■ Input material ■
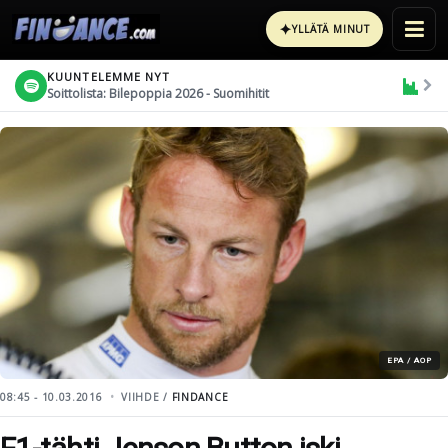
✦
YLLÄTÄ MINUT
KUUNTELEMME NYT
Soittolista: Bilepoppia 2026 - Suomihitit
EPA / AOP
08:45 - 10.03.2016
VIIHDE /
FINDANCE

■ Exercise details ■
Exactly reproduce the lines that run from the line with "YLLÄTÄ MINUT" through the last line of the records, inclusive.

■ Result ■
YLLÄTÄ MINUT
KUUNTELEMME NYT
Soittolista: Bilepoppia 2026 - Suomihitit
EPA / AOP
08:45 - 10.03.2016
VIIHDE /
FINDANCE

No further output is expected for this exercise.